Una hora después, anunciaron la partida del tren que lo sacaría de la historia.
Noviembre de 1989
Todos lo sabían, se lo había pronosticado, era un secreto a voces. Era cuestión de tiempo. Quizás, hasta fuera necesario. Pero eso no impidió que al mirar las imágenes en el televisor del bar, Juan se sintiera como huérfano. Había pasado la mayor parte de su vida viviendo, sintiendo, creyendo en algo que se le estaba cayendo a pedazos en la cara, en colores, y en vivo y en directo.
Junto con el Muro, algo se desmoronó, también, dentro suyo. Aquello que había resistido, imbatible, a todo. A las críticas mordaces, las ironías, las miradas despectivas de los que creen ver a un loco. Pero también había enfrentado cosas mucho más concretas: aprietes, golpizas y persecuciones. Nunca había sido un fanático, ni un obsecuente, todo lo contrario. Sabía que allá, lejos, no se vivía precisamente un paraíso. Había tenido más de una diferencia con el Partido. El de allá y el de acá. Pero esto no tenía que ver con partidos, política ni un carajo. Se trataba de identidades. Se trataba de una forma de ver el mundo, de un lugar donde pararse frente a toda la mierda que lo rodeaba.

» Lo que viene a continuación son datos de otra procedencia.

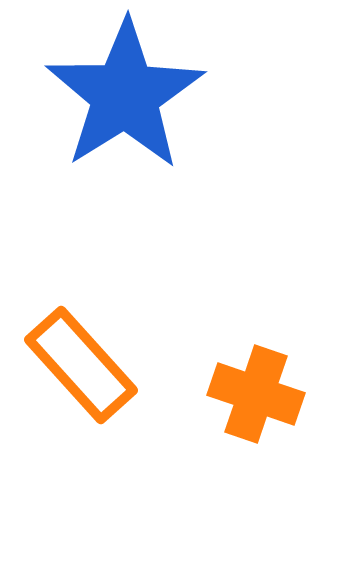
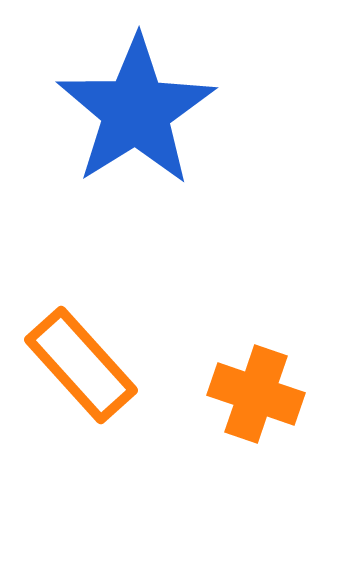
blue star: moved 11 px right, 16 px down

Y allá, lejos, detrás de aquél muro, estaba el Lugar. Una tierra donde alguien, alguna vez, había intentado otra cosa. Donde por primera vez en la historia, los trabajadores habían ganado y habían gobernado. No era poca cosa. No para Juan.

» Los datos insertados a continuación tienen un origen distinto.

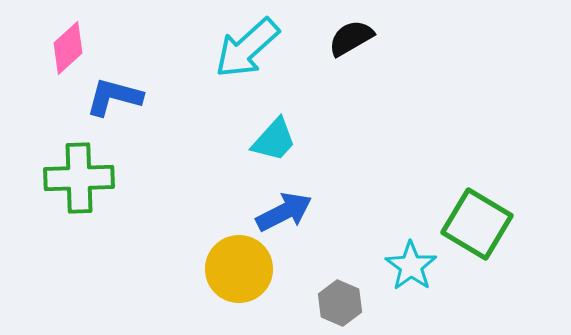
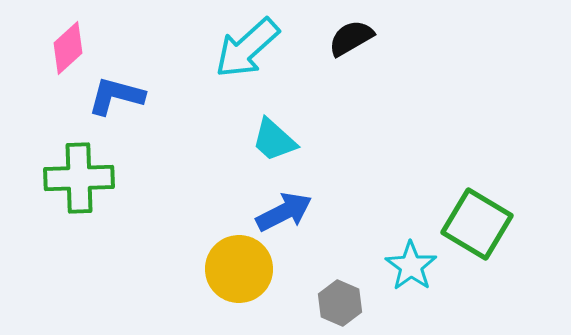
blue L-shape: moved 2 px right, 1 px up
cyan trapezoid: rotated 90 degrees clockwise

No le importó que alguien en la televisión dijera que era el Fin de la Historia. Sabía que se iban a hacer un picnic con todo eso. Pero cuando el pendejo Joaquín, su compañero, sentado a su lado, como queriéndole hacer un favor, sentenció, comprensivo: “Es que eso no podía funcionar…”, sintió como si le hubieran quitado la silla donde estaba sentado. Tuvo que apoyarse en la mesa. De reojo, miró a su alrededor. Allí estaba Roberto, el chofer, sentado con su café que siempre se le enfriaba. Ramirez, el sereno de la estación de servicio, haciendo tiempo para ir a trabajar. Alfaro y un par de compañeros de la municipalidad, como siempre, junto a la ventana, con la camioneta estacionada al lado. Y Joaquín, del taller. Las miradas le quemaban la nuca. Todos sabían quién era él. O más importante, qué era él. Quizás nadie lo estuviera mirando realmente, pero él así lo sentía. Mire, Juan. ¿Lo ve? ¿Ve lo que sucede? ¿Ve que no funciona? ¿Lo ve, Juan? ¿Lo ve?

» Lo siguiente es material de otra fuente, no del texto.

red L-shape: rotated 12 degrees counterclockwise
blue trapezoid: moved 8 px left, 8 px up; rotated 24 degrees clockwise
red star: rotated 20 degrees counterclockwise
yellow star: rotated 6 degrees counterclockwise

Se levanto como quien se eleva por sobre una montaña de escombros, erguido, con los ojos vidriosos. Ahora sí lo estaban mirando. Tomo la última caña, dejó el vaso sobre la mesa, se puso la campera, observó a todos en silencio y abandonó el bar.
En la calle no había un alma. Se anudó la bufanda y caminó rumbo al taller. Le pareció que veía los colores del pueblo un poco más opacos. Debe ser la bebida, pensó.